SOURCE DATA |
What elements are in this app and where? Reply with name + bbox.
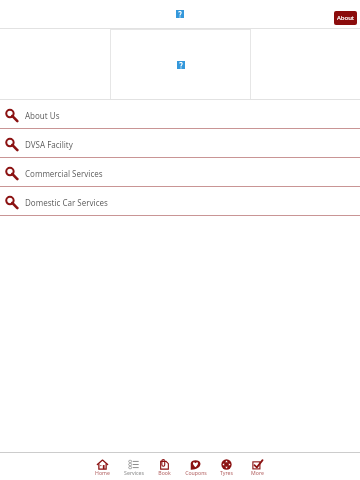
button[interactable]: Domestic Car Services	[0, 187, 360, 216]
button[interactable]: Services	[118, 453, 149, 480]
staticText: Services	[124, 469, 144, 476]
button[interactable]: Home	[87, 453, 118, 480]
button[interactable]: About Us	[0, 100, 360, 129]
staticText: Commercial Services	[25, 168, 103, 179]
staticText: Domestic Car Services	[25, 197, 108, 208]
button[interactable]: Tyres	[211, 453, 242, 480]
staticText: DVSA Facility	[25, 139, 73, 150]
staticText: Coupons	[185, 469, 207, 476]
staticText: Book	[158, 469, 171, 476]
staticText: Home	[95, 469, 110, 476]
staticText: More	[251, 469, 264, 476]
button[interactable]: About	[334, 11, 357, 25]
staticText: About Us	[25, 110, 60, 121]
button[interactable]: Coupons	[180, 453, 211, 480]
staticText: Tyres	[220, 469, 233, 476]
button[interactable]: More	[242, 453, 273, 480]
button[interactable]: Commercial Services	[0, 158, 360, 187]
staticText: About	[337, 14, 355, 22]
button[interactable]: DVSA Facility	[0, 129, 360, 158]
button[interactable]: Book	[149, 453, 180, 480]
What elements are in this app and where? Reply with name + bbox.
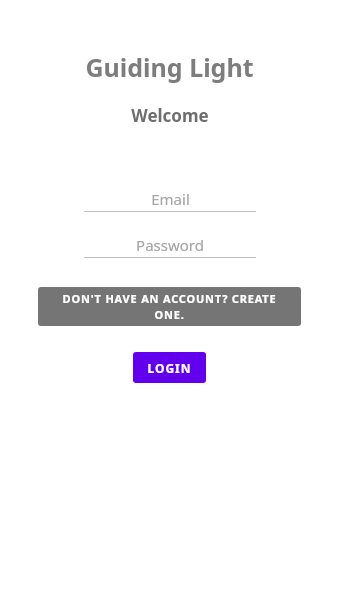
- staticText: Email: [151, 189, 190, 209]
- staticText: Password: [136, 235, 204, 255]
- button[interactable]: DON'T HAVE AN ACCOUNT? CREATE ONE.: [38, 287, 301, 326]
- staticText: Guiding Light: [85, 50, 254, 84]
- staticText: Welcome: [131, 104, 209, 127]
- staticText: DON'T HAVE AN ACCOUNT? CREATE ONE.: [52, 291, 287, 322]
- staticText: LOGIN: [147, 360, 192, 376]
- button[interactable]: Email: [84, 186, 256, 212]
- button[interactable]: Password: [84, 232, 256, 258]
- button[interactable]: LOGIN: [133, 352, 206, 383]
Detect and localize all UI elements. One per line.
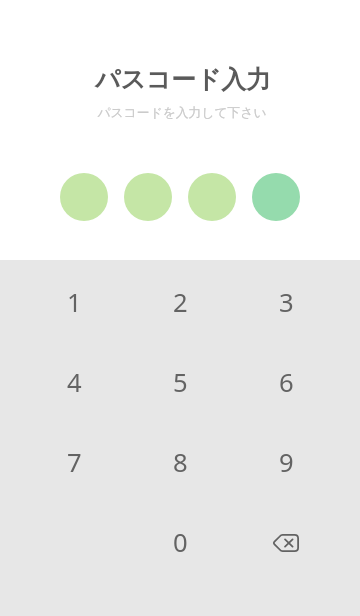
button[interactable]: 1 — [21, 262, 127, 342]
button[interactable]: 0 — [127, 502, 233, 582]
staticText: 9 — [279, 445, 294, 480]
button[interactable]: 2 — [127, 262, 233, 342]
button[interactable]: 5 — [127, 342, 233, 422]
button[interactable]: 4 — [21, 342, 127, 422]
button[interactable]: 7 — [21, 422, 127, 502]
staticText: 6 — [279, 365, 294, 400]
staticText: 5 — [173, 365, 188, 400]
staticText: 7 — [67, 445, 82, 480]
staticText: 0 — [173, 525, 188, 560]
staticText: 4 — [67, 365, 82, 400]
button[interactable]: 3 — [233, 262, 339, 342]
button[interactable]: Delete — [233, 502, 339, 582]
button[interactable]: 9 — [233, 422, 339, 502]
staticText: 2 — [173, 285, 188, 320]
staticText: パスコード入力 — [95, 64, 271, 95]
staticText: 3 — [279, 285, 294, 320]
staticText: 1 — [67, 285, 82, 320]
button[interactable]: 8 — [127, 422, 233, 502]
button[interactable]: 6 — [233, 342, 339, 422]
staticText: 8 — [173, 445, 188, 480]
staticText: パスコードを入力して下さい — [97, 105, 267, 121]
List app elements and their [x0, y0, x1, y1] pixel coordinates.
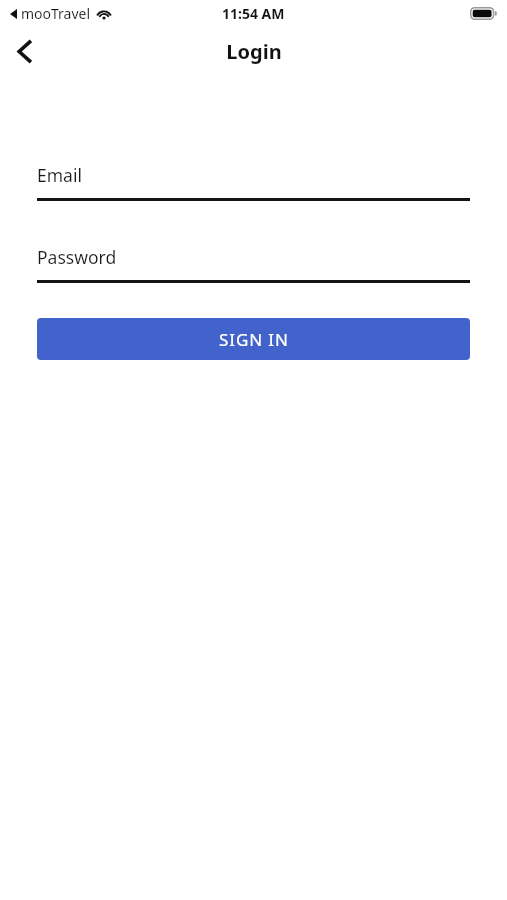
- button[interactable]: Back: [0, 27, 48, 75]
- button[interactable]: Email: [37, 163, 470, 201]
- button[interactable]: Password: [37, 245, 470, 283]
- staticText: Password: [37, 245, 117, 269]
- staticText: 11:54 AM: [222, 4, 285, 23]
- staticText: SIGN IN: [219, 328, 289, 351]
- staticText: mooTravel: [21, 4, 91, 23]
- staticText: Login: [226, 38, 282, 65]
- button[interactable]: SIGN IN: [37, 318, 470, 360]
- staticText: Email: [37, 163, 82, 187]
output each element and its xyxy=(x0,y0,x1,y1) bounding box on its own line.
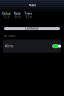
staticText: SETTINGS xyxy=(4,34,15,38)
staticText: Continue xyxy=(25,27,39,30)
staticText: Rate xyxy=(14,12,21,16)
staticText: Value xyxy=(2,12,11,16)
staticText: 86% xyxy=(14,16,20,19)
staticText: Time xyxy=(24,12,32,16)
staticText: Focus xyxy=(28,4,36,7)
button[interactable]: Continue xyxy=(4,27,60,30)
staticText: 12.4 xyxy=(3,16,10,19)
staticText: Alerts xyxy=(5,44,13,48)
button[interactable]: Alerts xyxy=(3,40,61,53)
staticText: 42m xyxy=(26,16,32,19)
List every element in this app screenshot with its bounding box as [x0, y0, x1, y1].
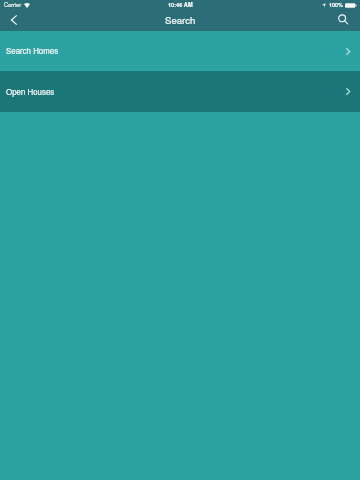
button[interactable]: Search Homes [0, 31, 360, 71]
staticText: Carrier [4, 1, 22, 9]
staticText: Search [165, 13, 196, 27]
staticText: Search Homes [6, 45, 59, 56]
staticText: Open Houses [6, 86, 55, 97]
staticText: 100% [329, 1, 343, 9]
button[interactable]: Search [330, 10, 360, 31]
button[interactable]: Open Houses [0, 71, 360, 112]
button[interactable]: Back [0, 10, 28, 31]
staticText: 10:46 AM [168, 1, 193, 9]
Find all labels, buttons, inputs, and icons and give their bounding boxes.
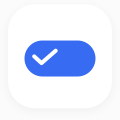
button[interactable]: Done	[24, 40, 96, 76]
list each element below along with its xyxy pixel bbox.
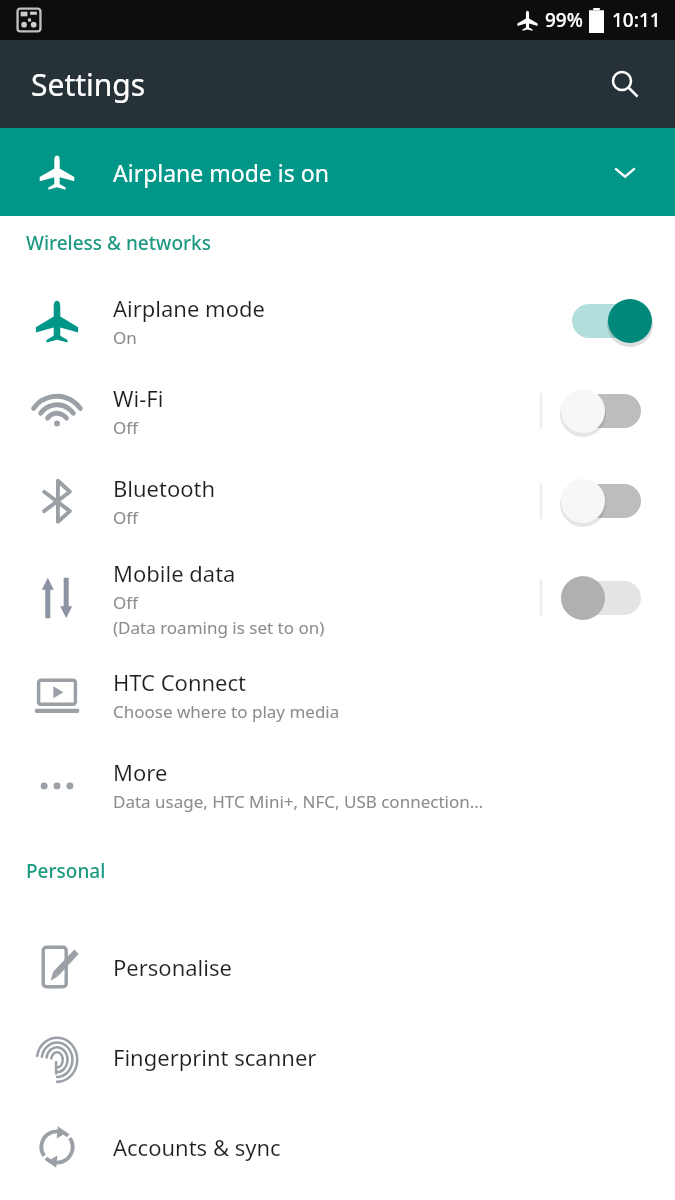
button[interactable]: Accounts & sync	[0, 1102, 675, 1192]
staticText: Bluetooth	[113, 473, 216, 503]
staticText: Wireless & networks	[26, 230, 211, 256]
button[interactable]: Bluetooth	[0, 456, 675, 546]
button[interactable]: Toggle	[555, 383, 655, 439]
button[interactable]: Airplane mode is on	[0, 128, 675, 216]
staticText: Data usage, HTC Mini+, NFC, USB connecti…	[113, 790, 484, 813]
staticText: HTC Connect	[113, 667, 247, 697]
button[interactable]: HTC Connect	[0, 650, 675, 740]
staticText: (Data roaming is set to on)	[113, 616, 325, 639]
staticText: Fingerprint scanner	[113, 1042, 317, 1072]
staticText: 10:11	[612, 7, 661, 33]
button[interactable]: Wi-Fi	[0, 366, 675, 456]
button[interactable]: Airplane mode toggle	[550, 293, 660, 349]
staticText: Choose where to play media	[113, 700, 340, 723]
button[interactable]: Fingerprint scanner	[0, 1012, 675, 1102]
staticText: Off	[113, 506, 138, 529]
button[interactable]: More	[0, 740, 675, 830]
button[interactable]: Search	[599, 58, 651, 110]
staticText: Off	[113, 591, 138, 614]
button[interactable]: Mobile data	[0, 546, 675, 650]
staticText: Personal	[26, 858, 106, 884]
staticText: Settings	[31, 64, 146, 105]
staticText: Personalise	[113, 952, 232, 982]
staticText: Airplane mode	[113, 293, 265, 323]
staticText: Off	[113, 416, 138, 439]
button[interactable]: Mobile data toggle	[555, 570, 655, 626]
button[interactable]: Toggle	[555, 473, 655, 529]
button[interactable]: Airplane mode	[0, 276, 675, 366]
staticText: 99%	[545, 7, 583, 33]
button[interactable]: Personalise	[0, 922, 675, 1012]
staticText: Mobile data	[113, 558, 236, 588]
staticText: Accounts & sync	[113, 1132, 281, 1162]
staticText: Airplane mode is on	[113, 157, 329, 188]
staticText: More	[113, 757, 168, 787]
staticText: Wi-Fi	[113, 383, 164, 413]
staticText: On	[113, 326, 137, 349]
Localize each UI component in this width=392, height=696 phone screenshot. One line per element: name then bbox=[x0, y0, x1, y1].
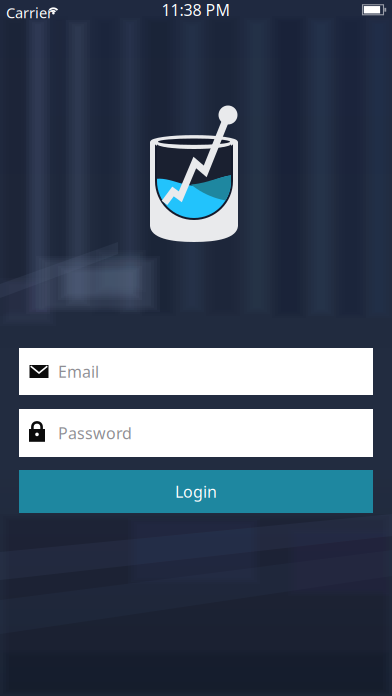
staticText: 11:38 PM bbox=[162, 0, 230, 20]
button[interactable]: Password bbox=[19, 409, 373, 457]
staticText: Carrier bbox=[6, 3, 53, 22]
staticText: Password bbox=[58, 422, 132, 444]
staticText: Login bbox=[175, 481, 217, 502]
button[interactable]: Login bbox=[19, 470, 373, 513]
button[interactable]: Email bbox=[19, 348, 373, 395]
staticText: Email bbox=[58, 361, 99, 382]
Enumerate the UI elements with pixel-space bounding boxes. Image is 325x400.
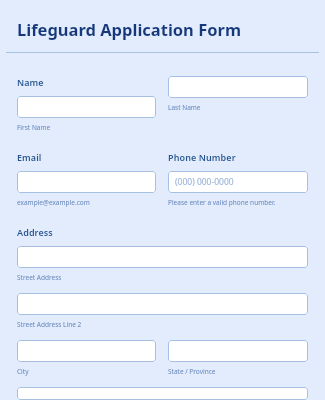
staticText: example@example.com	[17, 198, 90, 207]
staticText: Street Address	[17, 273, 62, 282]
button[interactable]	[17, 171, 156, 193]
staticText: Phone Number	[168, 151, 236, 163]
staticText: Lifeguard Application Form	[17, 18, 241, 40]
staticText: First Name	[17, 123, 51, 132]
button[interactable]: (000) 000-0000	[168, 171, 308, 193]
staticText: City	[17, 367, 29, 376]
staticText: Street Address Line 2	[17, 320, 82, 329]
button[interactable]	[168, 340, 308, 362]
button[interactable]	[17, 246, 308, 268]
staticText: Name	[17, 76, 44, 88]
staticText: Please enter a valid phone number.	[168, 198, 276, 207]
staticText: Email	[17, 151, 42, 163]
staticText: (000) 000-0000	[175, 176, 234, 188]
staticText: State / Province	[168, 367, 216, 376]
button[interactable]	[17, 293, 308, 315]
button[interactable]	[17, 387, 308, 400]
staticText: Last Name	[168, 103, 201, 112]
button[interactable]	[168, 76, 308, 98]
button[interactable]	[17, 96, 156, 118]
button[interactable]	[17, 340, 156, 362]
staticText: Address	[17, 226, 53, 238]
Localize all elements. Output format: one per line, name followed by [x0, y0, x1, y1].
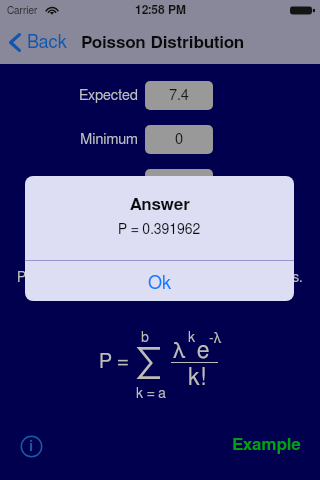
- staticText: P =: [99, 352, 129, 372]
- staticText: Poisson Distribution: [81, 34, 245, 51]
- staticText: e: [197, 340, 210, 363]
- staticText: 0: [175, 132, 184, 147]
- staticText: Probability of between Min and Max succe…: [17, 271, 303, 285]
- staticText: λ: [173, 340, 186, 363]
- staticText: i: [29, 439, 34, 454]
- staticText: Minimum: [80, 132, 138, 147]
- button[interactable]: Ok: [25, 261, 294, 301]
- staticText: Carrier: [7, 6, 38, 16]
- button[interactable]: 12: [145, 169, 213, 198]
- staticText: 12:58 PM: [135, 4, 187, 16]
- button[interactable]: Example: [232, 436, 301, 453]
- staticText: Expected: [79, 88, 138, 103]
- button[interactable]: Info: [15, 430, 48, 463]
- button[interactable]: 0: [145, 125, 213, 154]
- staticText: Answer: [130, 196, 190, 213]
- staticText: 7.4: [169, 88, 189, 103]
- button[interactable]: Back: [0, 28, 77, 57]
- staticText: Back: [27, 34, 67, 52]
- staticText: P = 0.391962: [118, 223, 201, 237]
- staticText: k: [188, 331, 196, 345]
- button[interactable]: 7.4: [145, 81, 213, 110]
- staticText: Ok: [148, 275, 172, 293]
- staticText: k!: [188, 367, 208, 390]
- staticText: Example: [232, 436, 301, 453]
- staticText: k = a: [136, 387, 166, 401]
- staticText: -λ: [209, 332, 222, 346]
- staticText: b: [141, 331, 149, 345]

YOUR GOAL | Reproduce every line above containing "Tyres".

SOLUTION FOR THIS EXERCISE |
button[interactable]: Tyres	[211, 453, 242, 480]
staticText: Tyres	[220, 469, 233, 476]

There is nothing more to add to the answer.